* **What you are asked to do**
Where a line of the listing below includes the word "Nedir", reproduce that line.

* **Material for this exercise**
____

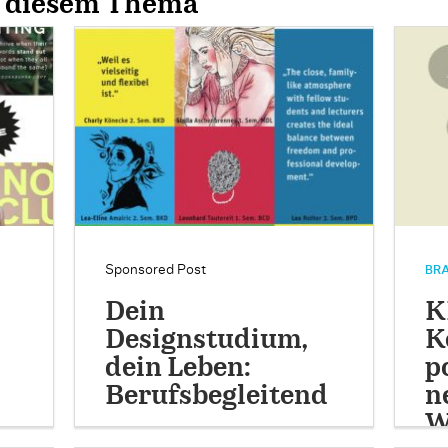
u diesem Thema
Sponsored Post
BRA
Dein
K
Designstudium,
K
dein Leben:
p
Berufsbegleitend
n
…
W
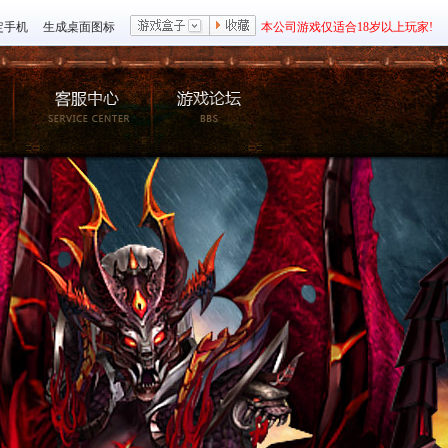
定手机
生成桌面图标
本公司游戏仅适合18岁以上玩家!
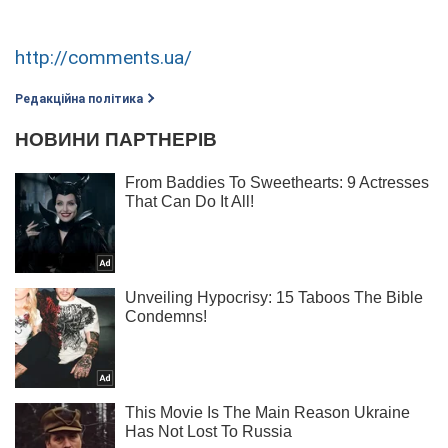
http://comments.ua/
Редакційна політика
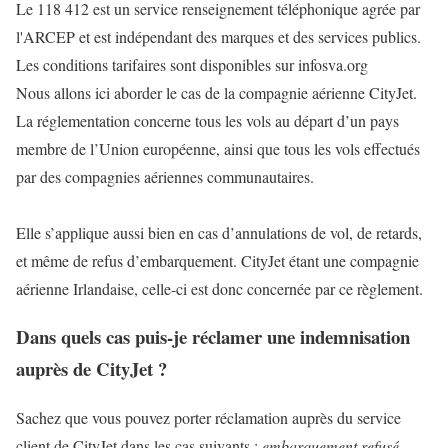
Le 118 412 est un service renseignement téléphonique agrée par
l'ARCEP et est indépendant des marques et des services publics.
Les conditions tarifaires sont disponibles sur infosva.org
Nous allons ici aborder le cas de la compagnie aérienne CityJet.
La réglementation concerne tous les vols au départ d’un pays
membre de l’Union européenne, ainsi que tous les vols effectués
par des compagnies aériennes communautaires.
Elle s’applique aussi bien en cas d’annulations de vol, de retards,
et même de refus d’embarquement. CityJet étant une compagnie
aérienne Irlandaise, celle-ci est donc concernée par ce règlement.
Dans quels cas puis-je réclamer une indemnisation
auprès de CityJet ?
Sachez que vous pouvez porter réclamation auprès du service
client de CityJet dans les cas suivants :
embarquement refusé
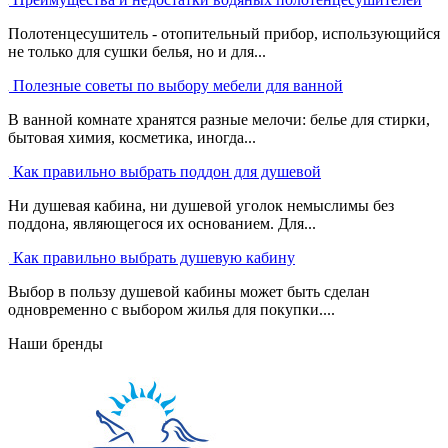
Полотенцесушитель - отопительный прибор, использующийся
не только для сушки белья, но и для...
Полезные советы по выбору мебели для ванной
В ванной комнате хранятся разные мелочи: белье для стирки,
бытовая химия, косметика, иногда...
Как правильно выбрать поддон для душевой
Ни душевая кабина, ни душевой уголок немыслимы без
поддона, являющегося их основанием. Для...
Как правильно выбрать душевую кабину
Выбор в пользу душевой кабины может быть сделан
одновременно с выбором жилья для покупки....
Наши бренды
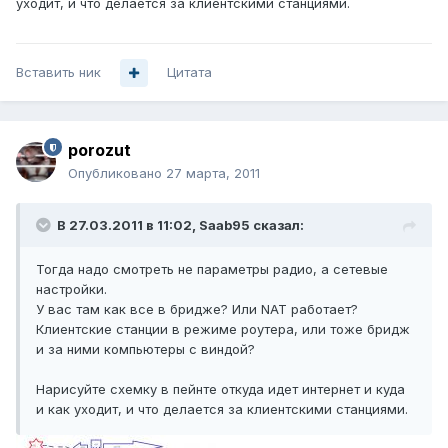
уходит, и что делается за клиентскими станциями.
Вставить ник
Цитата
porozut
Опубликовано
27 марта, 2011
В 27.03.2011 в 11:02, Saab95 сказал:
Тогда надо смотреть не параметры радио, а сетевые
настройки.
У вас там как все в бридже? Или NAT работает?
Клиентские станции в режиме роутера, или тоже бридж
и за ними компьютеры с виндой?
Нарисуйте схемку в пейнте откуда идет интернет и куда
и как уходит, и что делается за клиентскими станциями.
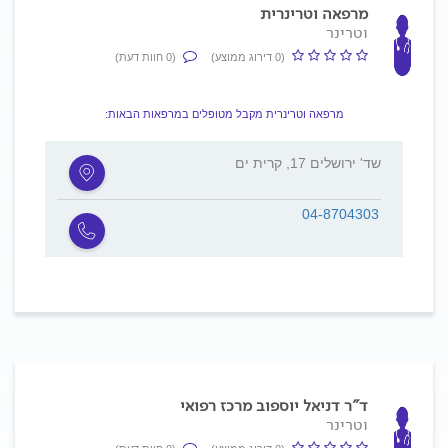
מרפאה וטרינרית
וטרינר
(0 דירוג ממוצע)
(0 חוות דעת)
מרפאה וטרינרית מקבל מטופלים במרפאות הבאות:
שד' ירושלים 17, קרית ים
04-8704303
ד"ר דניאל יוספוב מרכז רפואי
וטרינר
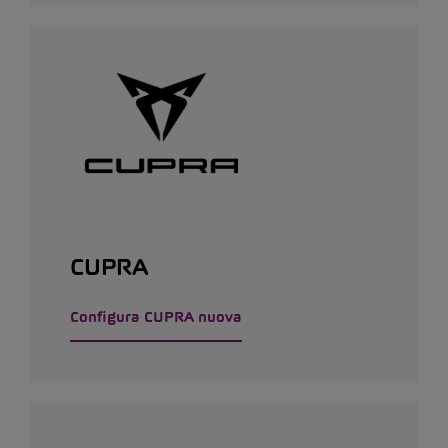
CUPRA
Configura CUPRA nuova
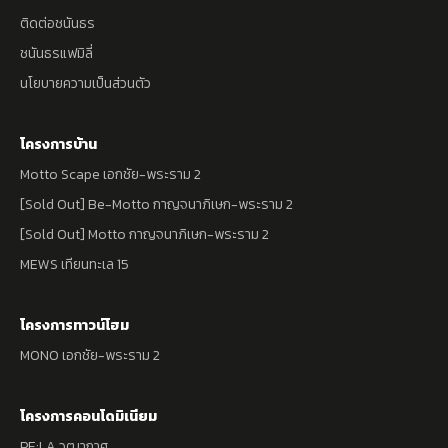
ติดต่อชนันธร
ชนันธรแฟมิลี่
นโยบายความเป็นส่วนตัว
โครงการบ้าน
Motto Scape เอกชัย-พระราม 2
[Sold Out] Be-Motto กาญจนาภิเษก-พระราม 2
[Sold Out] Motto กาญจนาภิเษก-พระราม 2
MEWS เทียนทะเล 15
โครงการทาวน์โฮม
MONO เอกชัย-พระราม 2
โครงการคอนโดมิเนียม
PE:LA วุฒากาศ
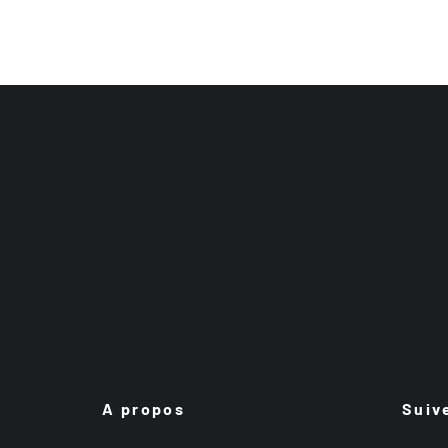
A propos
Suiv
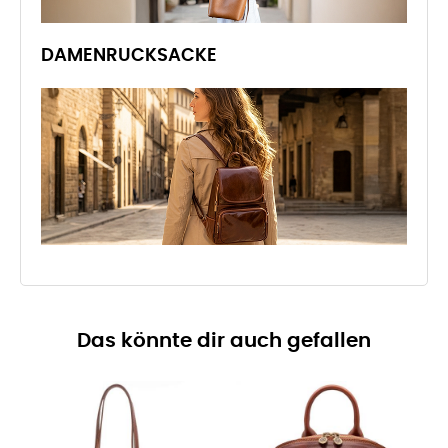
DAMENRUCKSACKE
Das könnte dir auch gefallen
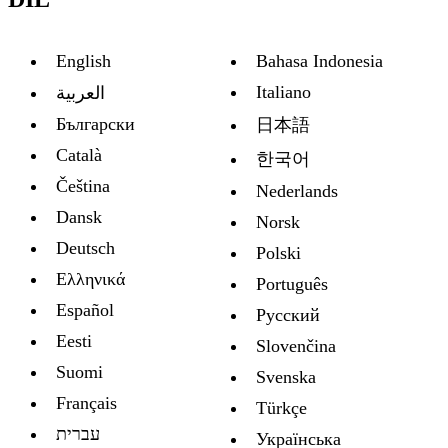
English
Bahasa Indonesia
Italiano
العربية
Български
日本語
Català
한국어
Čeština
Nederlands
Dansk
Norsk
Deutsch
Polski
Ελληνικά
Português
Español
Русский
Eesti
Slovenčina
Suomi
Svenska
Français
Türkçe
עברית
Украïнська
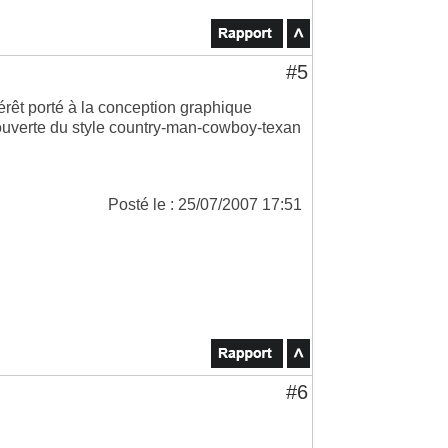
#5
ntérêt porté à la conception graphique
écouverte du style country-man-cowboy-texan
Posté le : 25/07/2007 17:51
#6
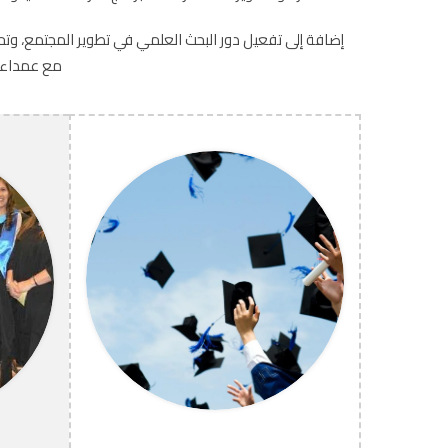
إضافة إلى تفعيل دور البحث العلمي في تطوير المجتمع، وتحق
مع عمداء ا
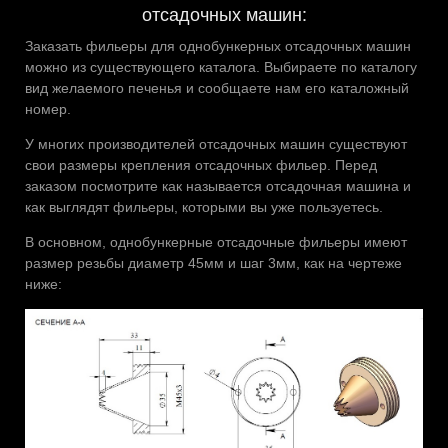
отсадочных машин:
Заказать фильеры для однобункерных отсадочных машин
можно из существующего каталога. Выбираете по каталогу
вид желаемого печенья и сообщаете нам его каталожный
номер.
У многих производителей отсадочных машин существуют
свои размеры крепления отсадочных фильер. Перед
заказом посмотрите как называется отсадочная машина и
как выглядят фильеры, которыми вы уже пользуетесь.
В основном, однобункерные отсадочные фильеры имеют
размер резьбы диаметр 45мм и шаг 3мм, как на чертеже
ниже:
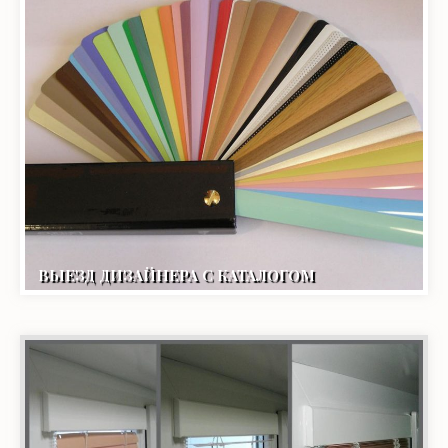
ВЫЕЗД ДИЗАЙНЕРА С КАТАЛОГОМ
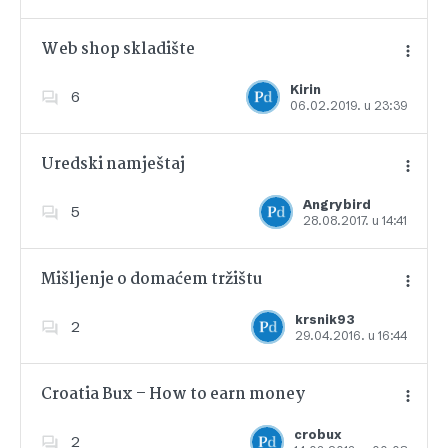
Web shop skladište
Kirin
6
06.02.2019. u 23:39
Dodajte u favorite
Uredski namještaj
Angrybird
5
28.08.2017. u 14:41
Dodajte u favorite
Mišljenje o domaćem tržištu
krsnik93
2
29.04.2016. u 16:44
Dodajte u favorite
Croatia Bux – How to earn money
crobux
2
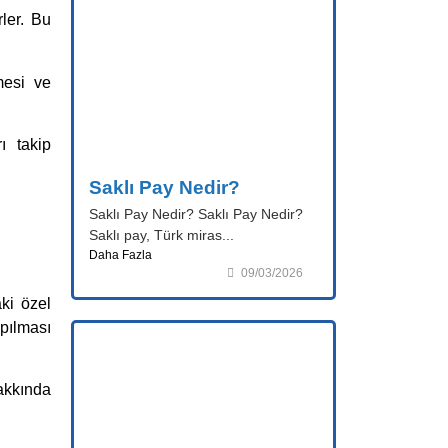
ler. Bu
mesi ve
ı takip
Saklı Pay Nedir?
Saklı Pay Nedir? Saklı Pay Nedir?
Saklı pay, Türk miras...
Daha Fazla
09/03/2026
aki özel
pılması
akkında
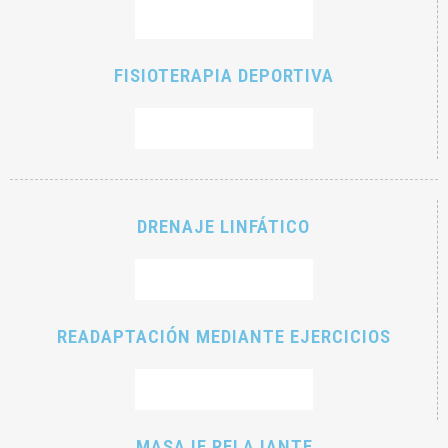
RESERVAR CITA
FISIOTERAPIA DEPORTIVA
RESERVAR CITA
DRENAJE LINFÁTICO
RESERVAR CITA
READAPTACIÓN MEDIANTE EJERCICIOS
RESERVAR CITA
MASAJE RELAJANTE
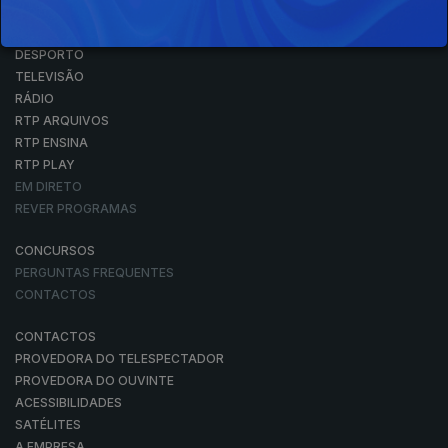
NOTÍCIAS
DESPORTO
TELEVISÃO
RÁDIO
RTP ARQUIVOS
RTP ENSINA
RTP PLAY
EM DIRETO
REVER PROGRAMAS
CONCURSOS
PERGUNTAS FREQUENTES
CONTACTOS
CONTACTOS
PROVEDORA DO TELESPECTADOR
PROVEDORA DO OUVINTE
ACESSIBILIDADES
SATÉLITES
A EMPRESA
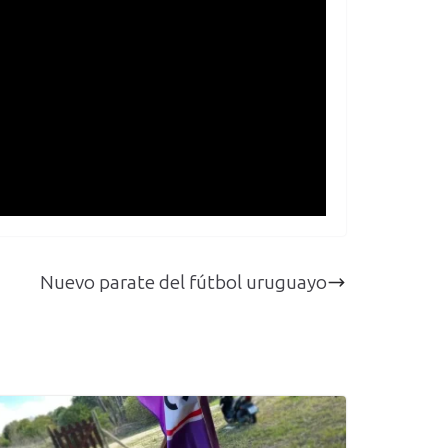
Nuevo parate del fútbol uruguayo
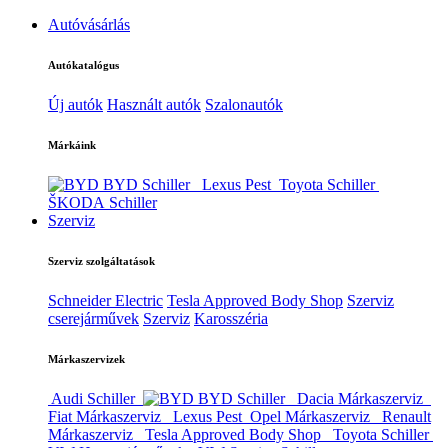
Autóvásárlás
Autókatalógus
Új autók
Használt autók
Szalonautók
Márkáink
BYD Schiller
Lexus Pest
Toyota Schiller
ŠKODA Schiller
Szerviz
Szerviz szolgáltatások
Schneider Electric
Tesla Approved Body Shop
Szerviz
cserejárművek
Szerviz
Karosszéria
Márkaszervizek
Audi Schiller
BYD Schiller
Dacia Márkaszerviz
Fiat Márkaszerviz
Lexus Pest
Opel Márkaszerviz
Renault
Márkaszerviz
Tesla Approved Body Shop
Toyota Schiller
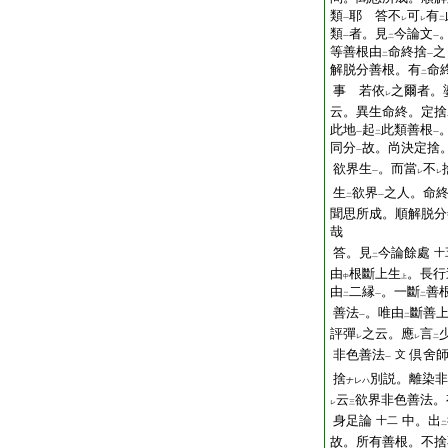
類
耶
答不
可
有
一
レ
レ
二
類
者。見
今論文
一
二
一
等善根由
命終捨
之
二
一
解脱分善根。有
命
二
事
若依
之爾者。
レ
云。異生命終。定捨
此地
起
此類善根
一
二
一
同分
故。尚決定捨
一
欲界生
。而當
不
一
レ
レ
生
欲界
之人。命
二
一
聞思所成。順解脱分
哉
答。見
今論餘處
十
二
由
根斷上生
。長行
中
上
由
二縁
。一斷
善
二
一
二
善法
。唯由
斷善
一
二
評彈
之云。應
言
レ
レ
二
非色善法
倶舍
文
一
捨
別説。離染非
ナレハ
云
欲界非色善法。
レ
三
身足論
中。出
十二
二
故。所有善根。不捨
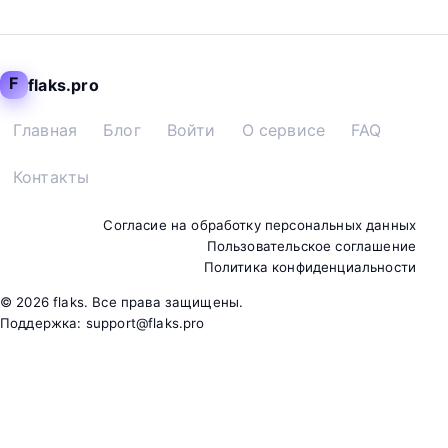
F
flaks.pro
Главная
Блог
Войти
О сервисе
FAQ
Контакты
Согласие на обработку персональных данных
Пользовательское соглашение
Политика конфиденциальности
©
2026
flaks. Все права защищены.
Поддержка:
support@flaks.pro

____

* **Solution below**
Saklı Pay Nedir?
Saklı Pay Nedir? Saklı Pay Nedir?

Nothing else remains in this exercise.